Yo le creo a pies juntillas. En este país, no sólo es posible, sino probable, que un conseller o consellera de Turismo carezca de todo conocimiento sobre el tema que va a dirigir. Lo mismo, desgraciadamente, sucede con los ministros –que siempre tienen la excusa de que ellos hacen política– y con los secretarios de estado, directores generales y otros cargos políticos elegidos por el Gobierno.
¿Por qué es tremendo que una persona que ha sido nombrada para hacerse cargo del turismo no tenga ni idea de aquello a lo que accede? Por supuesto, porque su gestión será un desastre.

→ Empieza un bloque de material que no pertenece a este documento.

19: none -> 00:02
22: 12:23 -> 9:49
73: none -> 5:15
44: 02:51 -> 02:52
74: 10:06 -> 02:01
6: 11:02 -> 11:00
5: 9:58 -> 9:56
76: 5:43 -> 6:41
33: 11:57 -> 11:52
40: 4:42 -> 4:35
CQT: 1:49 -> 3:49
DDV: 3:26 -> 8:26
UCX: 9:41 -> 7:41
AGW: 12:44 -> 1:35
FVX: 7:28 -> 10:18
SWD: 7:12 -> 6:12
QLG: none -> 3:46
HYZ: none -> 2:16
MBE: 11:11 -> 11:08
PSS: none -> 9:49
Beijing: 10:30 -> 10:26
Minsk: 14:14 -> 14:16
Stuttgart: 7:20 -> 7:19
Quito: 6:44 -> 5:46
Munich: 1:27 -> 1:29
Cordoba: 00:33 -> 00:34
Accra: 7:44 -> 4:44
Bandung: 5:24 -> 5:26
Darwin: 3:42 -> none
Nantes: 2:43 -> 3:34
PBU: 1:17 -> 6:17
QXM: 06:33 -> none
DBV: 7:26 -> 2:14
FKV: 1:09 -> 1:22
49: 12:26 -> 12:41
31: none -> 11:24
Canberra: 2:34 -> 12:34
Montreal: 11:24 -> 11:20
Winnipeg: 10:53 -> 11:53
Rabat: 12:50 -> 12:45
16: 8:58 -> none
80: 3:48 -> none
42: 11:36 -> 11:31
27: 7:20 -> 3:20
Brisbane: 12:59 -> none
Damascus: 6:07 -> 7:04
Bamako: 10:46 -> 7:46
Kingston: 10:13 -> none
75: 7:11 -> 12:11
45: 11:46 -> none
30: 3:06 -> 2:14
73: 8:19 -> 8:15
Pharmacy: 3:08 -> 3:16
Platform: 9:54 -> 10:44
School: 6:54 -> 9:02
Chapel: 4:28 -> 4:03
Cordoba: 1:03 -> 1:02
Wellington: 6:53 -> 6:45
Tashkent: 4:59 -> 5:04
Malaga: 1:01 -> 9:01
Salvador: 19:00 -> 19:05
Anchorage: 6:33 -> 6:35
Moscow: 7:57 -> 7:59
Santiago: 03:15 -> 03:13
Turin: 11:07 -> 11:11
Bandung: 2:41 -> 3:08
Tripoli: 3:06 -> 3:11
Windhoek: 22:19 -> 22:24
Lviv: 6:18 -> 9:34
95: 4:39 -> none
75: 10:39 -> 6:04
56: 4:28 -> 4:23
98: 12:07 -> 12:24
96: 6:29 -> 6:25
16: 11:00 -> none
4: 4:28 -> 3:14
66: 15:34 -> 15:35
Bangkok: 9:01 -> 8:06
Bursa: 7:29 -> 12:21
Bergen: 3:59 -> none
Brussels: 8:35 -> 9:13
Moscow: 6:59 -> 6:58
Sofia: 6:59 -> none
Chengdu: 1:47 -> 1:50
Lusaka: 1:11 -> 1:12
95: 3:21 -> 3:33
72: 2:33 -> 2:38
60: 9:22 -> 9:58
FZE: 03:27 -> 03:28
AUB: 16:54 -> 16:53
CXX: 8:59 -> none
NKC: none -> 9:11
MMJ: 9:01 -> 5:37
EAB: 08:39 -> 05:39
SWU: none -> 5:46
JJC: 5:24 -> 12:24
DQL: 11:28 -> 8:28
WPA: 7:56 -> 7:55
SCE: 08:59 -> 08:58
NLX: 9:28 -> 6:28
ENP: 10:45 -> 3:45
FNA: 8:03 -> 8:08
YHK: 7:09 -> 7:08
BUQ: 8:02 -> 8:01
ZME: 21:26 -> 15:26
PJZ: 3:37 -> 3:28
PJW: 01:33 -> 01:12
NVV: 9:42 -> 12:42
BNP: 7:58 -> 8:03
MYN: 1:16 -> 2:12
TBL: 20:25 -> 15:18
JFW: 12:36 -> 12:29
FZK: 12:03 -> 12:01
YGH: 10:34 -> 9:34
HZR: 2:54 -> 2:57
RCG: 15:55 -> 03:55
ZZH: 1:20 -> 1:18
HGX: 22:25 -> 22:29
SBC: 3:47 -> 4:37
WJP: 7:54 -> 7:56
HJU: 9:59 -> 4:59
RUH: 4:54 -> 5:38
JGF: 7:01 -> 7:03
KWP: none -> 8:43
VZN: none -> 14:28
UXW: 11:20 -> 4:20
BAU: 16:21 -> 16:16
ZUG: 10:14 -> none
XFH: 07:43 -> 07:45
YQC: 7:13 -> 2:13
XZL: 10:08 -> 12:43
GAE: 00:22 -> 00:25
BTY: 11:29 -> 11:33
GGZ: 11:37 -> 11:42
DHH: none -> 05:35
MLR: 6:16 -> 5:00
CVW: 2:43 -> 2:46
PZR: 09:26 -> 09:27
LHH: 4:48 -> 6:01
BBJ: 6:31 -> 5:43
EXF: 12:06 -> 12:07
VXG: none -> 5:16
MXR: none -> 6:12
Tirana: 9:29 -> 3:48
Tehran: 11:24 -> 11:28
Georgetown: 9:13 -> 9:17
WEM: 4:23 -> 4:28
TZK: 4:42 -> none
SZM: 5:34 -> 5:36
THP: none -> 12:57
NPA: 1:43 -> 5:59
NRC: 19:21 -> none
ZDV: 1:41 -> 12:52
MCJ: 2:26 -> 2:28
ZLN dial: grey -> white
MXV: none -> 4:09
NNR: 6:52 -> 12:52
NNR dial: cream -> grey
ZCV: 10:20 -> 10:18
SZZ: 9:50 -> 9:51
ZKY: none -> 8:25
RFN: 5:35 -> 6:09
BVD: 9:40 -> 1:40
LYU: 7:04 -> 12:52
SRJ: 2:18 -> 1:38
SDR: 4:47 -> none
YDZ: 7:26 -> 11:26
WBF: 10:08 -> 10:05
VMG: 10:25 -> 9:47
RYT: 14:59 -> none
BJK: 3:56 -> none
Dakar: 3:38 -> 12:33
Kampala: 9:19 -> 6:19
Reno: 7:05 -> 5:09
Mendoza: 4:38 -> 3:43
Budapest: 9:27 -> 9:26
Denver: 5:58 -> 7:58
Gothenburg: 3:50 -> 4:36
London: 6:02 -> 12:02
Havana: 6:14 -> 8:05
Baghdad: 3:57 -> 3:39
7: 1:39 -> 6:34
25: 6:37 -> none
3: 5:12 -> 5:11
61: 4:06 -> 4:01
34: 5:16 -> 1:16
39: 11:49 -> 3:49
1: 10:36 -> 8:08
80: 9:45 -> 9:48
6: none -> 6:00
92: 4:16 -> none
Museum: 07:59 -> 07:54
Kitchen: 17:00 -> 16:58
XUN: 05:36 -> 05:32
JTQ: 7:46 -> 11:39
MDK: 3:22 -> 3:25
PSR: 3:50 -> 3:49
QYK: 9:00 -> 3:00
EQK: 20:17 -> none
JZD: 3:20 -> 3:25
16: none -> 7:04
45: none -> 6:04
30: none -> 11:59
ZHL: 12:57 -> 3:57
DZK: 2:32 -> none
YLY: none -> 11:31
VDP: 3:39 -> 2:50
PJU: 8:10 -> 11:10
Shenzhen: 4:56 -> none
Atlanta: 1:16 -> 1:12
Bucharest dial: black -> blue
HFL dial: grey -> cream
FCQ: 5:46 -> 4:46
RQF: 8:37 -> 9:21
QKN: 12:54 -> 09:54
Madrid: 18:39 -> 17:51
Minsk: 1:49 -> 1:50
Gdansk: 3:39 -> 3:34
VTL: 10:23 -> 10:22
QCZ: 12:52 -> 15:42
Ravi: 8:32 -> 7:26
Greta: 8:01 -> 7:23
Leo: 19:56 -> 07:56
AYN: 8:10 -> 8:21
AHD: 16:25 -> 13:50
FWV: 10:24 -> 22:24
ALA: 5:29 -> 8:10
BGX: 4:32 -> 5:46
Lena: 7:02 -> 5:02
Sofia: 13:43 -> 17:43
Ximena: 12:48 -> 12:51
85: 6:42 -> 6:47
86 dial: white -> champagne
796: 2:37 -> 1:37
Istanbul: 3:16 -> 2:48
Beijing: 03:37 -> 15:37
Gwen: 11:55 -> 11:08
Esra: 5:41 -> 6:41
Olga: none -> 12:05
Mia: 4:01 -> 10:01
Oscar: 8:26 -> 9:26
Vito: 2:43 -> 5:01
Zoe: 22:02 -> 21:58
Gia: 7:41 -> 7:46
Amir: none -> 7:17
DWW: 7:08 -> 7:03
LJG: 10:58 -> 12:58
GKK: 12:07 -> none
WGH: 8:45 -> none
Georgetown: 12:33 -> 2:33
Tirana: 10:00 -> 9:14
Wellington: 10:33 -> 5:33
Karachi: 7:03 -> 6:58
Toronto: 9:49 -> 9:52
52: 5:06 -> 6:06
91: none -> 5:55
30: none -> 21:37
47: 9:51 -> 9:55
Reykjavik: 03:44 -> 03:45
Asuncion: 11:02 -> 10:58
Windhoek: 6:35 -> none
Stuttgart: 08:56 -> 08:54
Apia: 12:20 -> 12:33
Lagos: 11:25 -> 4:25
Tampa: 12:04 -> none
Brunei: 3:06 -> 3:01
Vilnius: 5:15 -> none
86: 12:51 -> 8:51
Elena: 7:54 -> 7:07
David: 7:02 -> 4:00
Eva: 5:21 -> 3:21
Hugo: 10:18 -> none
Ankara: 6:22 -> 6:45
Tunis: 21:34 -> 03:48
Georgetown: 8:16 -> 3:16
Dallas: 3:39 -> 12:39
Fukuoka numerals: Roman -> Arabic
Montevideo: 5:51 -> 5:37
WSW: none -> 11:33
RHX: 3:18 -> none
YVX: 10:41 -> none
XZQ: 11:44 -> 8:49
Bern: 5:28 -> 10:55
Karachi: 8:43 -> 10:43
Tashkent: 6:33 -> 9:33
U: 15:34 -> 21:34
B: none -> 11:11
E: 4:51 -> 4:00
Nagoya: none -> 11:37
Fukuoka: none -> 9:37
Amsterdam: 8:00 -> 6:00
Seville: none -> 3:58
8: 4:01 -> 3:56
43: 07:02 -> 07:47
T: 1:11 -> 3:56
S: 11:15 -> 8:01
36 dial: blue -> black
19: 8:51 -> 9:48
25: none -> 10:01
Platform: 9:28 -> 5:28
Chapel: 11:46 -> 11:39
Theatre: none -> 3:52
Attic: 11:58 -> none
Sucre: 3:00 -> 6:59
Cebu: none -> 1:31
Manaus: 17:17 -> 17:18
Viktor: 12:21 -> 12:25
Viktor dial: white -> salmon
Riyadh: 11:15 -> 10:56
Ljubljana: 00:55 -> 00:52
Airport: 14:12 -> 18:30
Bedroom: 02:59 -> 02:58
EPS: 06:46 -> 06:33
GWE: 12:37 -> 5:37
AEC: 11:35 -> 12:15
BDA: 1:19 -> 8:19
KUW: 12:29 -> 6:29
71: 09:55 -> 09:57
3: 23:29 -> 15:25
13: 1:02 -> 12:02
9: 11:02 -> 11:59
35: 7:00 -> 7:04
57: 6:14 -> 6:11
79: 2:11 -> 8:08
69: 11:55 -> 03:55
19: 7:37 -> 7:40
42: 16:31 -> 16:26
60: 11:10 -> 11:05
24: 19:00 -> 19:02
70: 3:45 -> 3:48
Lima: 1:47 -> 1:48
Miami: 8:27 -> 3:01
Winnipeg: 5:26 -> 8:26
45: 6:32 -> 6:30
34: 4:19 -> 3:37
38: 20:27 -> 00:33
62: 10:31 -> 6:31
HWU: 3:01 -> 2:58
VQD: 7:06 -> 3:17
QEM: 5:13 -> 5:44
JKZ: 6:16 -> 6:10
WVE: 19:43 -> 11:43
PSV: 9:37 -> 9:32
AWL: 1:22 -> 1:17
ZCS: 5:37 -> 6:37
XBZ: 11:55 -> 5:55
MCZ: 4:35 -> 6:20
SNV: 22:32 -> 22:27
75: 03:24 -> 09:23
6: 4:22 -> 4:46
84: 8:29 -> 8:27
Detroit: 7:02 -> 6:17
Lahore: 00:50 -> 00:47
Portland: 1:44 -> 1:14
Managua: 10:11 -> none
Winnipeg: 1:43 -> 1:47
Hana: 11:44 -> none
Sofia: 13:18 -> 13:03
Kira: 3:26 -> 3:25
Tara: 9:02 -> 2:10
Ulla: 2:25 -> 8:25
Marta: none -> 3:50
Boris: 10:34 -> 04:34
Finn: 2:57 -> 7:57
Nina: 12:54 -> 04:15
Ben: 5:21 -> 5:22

Pero ese no es, a mi modo de ver, el efecto más nefasto: lo peor, lo más desolador, es que trasmite la idea, la impresión, la sensación, de que saber de un tema no es importante, que de estas cosas se puede encargar cualquiera, que esto no es suficientemente serio como para exigir rigor y conocimientos, que esto es un poco de traca, que quien estudia, trabaja, se prepara y conoce el área ha perdido el tiempo, que aquí hay poco que aprender, que uno se familiariza con todo esto, como dijera un ministro a un ex-presidente, en dos tardes.
Este es el drama de este país: no creemos en el conocimiento, no valoramos la formación, no reconocemos el mérito.
A falta de conocimientos, ¿qué valores tuvo que demostrar Milagrosa para acceder al cargo? Carente de la más mínima formación y cualificación –puede que incluso ni siquiera hubiera viajado más allá de su pueblo natal–, probablemente se valoró en ella su fidelidad con la causa, su actitud ciegamente leal, su disposición a hacer lo que le ordenen sea o no razonable.
Anteponer lo segundo a lo primero, tan frecuente en política y no desconocido en la empresa privada.
Sería bueno que aquellos cargos públicos que pisen la cárcel (siempre menos de los que deberían) aprovechasen su estancia entre rejas para leer algún tratado de ética en el que se lea claramente: "Aceptar un cargo para el que no se está preparado es INDECENTE".